Ahmed Attaf y exprime "la surprise de la partie algérienne face à la décision hâtive et unilatérale de clore la phase des consultations et de déclencher une procédure arbitrale, alors même que seules deux réunions de consultations ont été tenues sur une courte période de deux mois, et que six des huit contentieux soulevés par la partie européenne étaient en voie de règlement".
Le ministre algérien a souligné que "rien dans l'évolution des consultations constructives et sereines ne justifiait une interruption aussi abrupte du dialogue, d'autant que la partie algérienne avait présenté, selon lui, des propositions concrètes sur les deux autres points de divergence, sans que celle-ci n'ait reçu une réponse formelle de la part de son homologue européenne".

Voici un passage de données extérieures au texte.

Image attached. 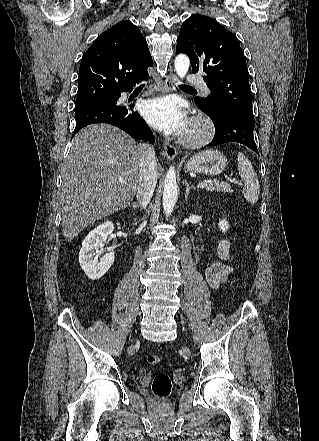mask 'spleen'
<instances>
[{
    "label": "spleen",
    "mask_w": 319,
    "mask_h": 441,
    "mask_svg": "<svg viewBox=\"0 0 319 441\" xmlns=\"http://www.w3.org/2000/svg\"><path fill=\"white\" fill-rule=\"evenodd\" d=\"M237 157L238 172L244 182L243 195L249 203L255 204L258 201L260 190L258 177L251 162L243 153L239 152Z\"/></svg>",
    "instance_id": "spleen-1"
}]
</instances>
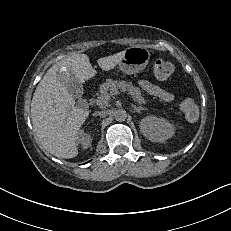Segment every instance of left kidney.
Masks as SVG:
<instances>
[{"label": "left kidney", "mask_w": 231, "mask_h": 231, "mask_svg": "<svg viewBox=\"0 0 231 231\" xmlns=\"http://www.w3.org/2000/svg\"><path fill=\"white\" fill-rule=\"evenodd\" d=\"M140 130L143 135L152 142L163 143L175 134L173 124L165 118L147 116L140 122Z\"/></svg>", "instance_id": "left-kidney-1"}]
</instances>
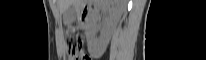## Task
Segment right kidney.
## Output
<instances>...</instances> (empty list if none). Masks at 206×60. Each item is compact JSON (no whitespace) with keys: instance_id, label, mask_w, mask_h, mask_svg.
<instances>
[{"instance_id":"1","label":"right kidney","mask_w":206,"mask_h":60,"mask_svg":"<svg viewBox=\"0 0 206 60\" xmlns=\"http://www.w3.org/2000/svg\"><path fill=\"white\" fill-rule=\"evenodd\" d=\"M100 11L108 14L102 26L98 25ZM121 14L122 8L118 0H102L96 4L89 31V42L92 46L100 50L107 47L111 33L116 27ZM98 30H101L100 37H96Z\"/></svg>"}]
</instances>
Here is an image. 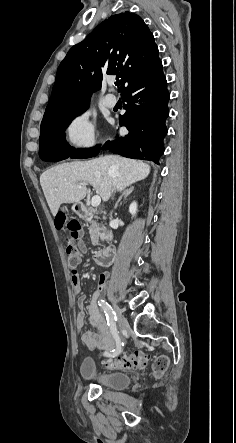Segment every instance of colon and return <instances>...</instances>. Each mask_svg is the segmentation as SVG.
Returning a JSON list of instances; mask_svg holds the SVG:
<instances>
[{
  "label": "colon",
  "mask_w": 236,
  "mask_h": 443,
  "mask_svg": "<svg viewBox=\"0 0 236 443\" xmlns=\"http://www.w3.org/2000/svg\"><path fill=\"white\" fill-rule=\"evenodd\" d=\"M57 223L59 226H65L68 231L67 240L69 242L66 248V257L70 266L75 267L82 259V254L78 248H76L70 242L76 240L79 237L81 231V224L79 221H68L65 214H59L57 217ZM75 279V278H74ZM168 361L164 357L158 358L154 364L153 369L157 377L163 375L167 368ZM103 365L110 369H143L147 365V356L143 352H134L131 354H124L115 358H109L103 360Z\"/></svg>",
  "instance_id": "5ec220e1"
}]
</instances>
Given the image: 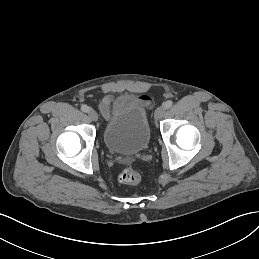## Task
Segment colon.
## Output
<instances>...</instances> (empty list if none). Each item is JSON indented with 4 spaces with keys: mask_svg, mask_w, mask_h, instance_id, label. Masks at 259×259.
I'll list each match as a JSON object with an SVG mask.
<instances>
[{
    "mask_svg": "<svg viewBox=\"0 0 259 259\" xmlns=\"http://www.w3.org/2000/svg\"><path fill=\"white\" fill-rule=\"evenodd\" d=\"M119 180L125 184H137L141 180V175L132 168H126L120 173Z\"/></svg>",
    "mask_w": 259,
    "mask_h": 259,
    "instance_id": "colon-1",
    "label": "colon"
}]
</instances>
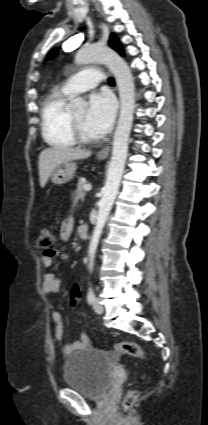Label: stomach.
<instances>
[{
  "mask_svg": "<svg viewBox=\"0 0 208 425\" xmlns=\"http://www.w3.org/2000/svg\"><path fill=\"white\" fill-rule=\"evenodd\" d=\"M77 166L72 161H67L59 164L51 173V181L55 185H62L74 177Z\"/></svg>",
  "mask_w": 208,
  "mask_h": 425,
  "instance_id": "0dacf381",
  "label": "stomach"
}]
</instances>
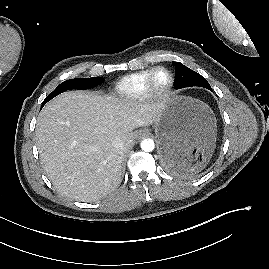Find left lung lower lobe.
<instances>
[{
  "mask_svg": "<svg viewBox=\"0 0 269 269\" xmlns=\"http://www.w3.org/2000/svg\"><path fill=\"white\" fill-rule=\"evenodd\" d=\"M179 157H180L179 150L176 146L166 145L164 147L162 163L167 169L172 171H181L176 168Z\"/></svg>",
  "mask_w": 269,
  "mask_h": 269,
  "instance_id": "obj_1",
  "label": "left lung lower lobe"
}]
</instances>
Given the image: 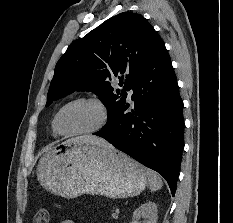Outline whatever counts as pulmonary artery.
Returning a JSON list of instances; mask_svg holds the SVG:
<instances>
[{
	"mask_svg": "<svg viewBox=\"0 0 233 223\" xmlns=\"http://www.w3.org/2000/svg\"><path fill=\"white\" fill-rule=\"evenodd\" d=\"M134 94L133 88H130L128 91V95L131 97Z\"/></svg>",
	"mask_w": 233,
	"mask_h": 223,
	"instance_id": "pulmonary-artery-1",
	"label": "pulmonary artery"
}]
</instances>
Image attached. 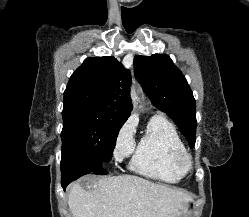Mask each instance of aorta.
I'll use <instances>...</instances> for the list:
<instances>
[{
	"label": "aorta",
	"instance_id": "762f6f07",
	"mask_svg": "<svg viewBox=\"0 0 249 217\" xmlns=\"http://www.w3.org/2000/svg\"><path fill=\"white\" fill-rule=\"evenodd\" d=\"M131 98H132L133 104L136 105L137 104V96H136V91H135L134 86H132V88H131Z\"/></svg>",
	"mask_w": 249,
	"mask_h": 217
}]
</instances>
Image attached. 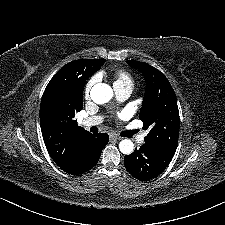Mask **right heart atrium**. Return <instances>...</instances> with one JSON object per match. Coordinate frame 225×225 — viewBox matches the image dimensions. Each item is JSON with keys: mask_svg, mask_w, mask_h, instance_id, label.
Listing matches in <instances>:
<instances>
[{"mask_svg": "<svg viewBox=\"0 0 225 225\" xmlns=\"http://www.w3.org/2000/svg\"><path fill=\"white\" fill-rule=\"evenodd\" d=\"M96 82H97V77L96 76H93V77H91L88 80V82H87V84L85 86V89H84V95L86 97L89 96L90 91H91L92 87L95 85Z\"/></svg>", "mask_w": 225, "mask_h": 225, "instance_id": "d8ad5b80", "label": "right heart atrium"}]
</instances>
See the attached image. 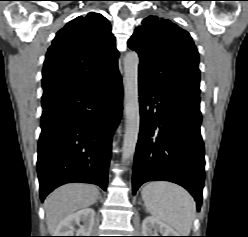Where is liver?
Listing matches in <instances>:
<instances>
[{
  "instance_id": "6515ba94",
  "label": "liver",
  "mask_w": 248,
  "mask_h": 237,
  "mask_svg": "<svg viewBox=\"0 0 248 237\" xmlns=\"http://www.w3.org/2000/svg\"><path fill=\"white\" fill-rule=\"evenodd\" d=\"M98 197V189L90 184H67L53 191L44 202L49 233L55 234L57 226L64 218L93 205Z\"/></svg>"
}]
</instances>
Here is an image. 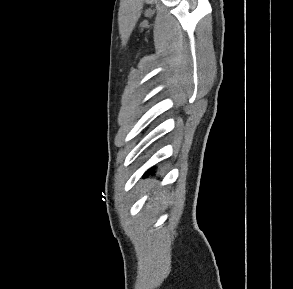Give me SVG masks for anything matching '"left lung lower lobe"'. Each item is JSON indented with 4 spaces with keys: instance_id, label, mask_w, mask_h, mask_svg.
Wrapping results in <instances>:
<instances>
[{
    "instance_id": "1",
    "label": "left lung lower lobe",
    "mask_w": 293,
    "mask_h": 289,
    "mask_svg": "<svg viewBox=\"0 0 293 289\" xmlns=\"http://www.w3.org/2000/svg\"><path fill=\"white\" fill-rule=\"evenodd\" d=\"M153 169H149L148 171H146L145 175H148L150 172L152 173Z\"/></svg>"
}]
</instances>
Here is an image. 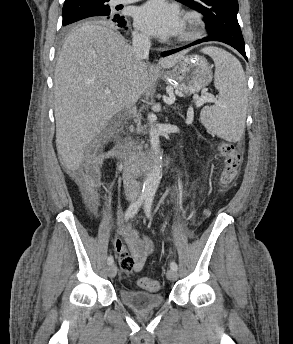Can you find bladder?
I'll return each instance as SVG.
<instances>
[{"label": "bladder", "mask_w": 293, "mask_h": 344, "mask_svg": "<svg viewBox=\"0 0 293 344\" xmlns=\"http://www.w3.org/2000/svg\"><path fill=\"white\" fill-rule=\"evenodd\" d=\"M119 295L124 304L137 311L156 309L164 303V295L158 292L151 293L121 287Z\"/></svg>", "instance_id": "obj_1"}]
</instances>
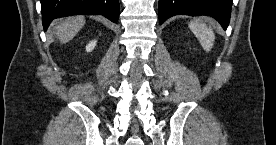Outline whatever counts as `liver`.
<instances>
[{"mask_svg": "<svg viewBox=\"0 0 276 145\" xmlns=\"http://www.w3.org/2000/svg\"><path fill=\"white\" fill-rule=\"evenodd\" d=\"M85 19L83 16L68 17L56 27V35L61 44L72 40L83 28Z\"/></svg>", "mask_w": 276, "mask_h": 145, "instance_id": "liver-1", "label": "liver"}]
</instances>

Ahmed Attaf dénonce dans sa lettre le caractère unilatéral de la démarche européenne, qu'il juge contraire tant à l'esprit qu'à la lettre de l'Accord d'association, notamment ses articles 92 et 100, regrettant particulièrement que la partie européenne semble avoir agi comme si le Conseil d'association, organe décisionnel central de l'Accord, n'existait plus.
Le ministre algérien considère que c'est au Conseil d'association, et à lui seul, qu'il appartient d'apprécier les résultats des consultations et d'en tirer les conséquences. Or, ce Conseil n'a pas été convoqué depuis cinq ans, indique le responsable algérien, "et ce malgré les demandes insistantes de la partie algérienne, privant ainsi les deux partenaires d'un cadre institutionnel important, dont la raison d'être est de garantir une évolution équilibrée de la relation bilatérale, d'une part, et d'assumer un rôle central dans le règlement des différends, d'autre part".
Face à cette situation, "et en sa qualité de président du Conseil d'association pour l'année en cours", Ahmed Attaf a demandé dans sa lettre à la Haute Représentante de l'UE "la convocation, dans les délais les plus rapprochés possibles, d'une session du Conseil d'association afin de permettre un examen global et équilibré de l'ensemble des préoccupations des deux parties, dans le respect du cadre juridique établi par l'Accord d'association".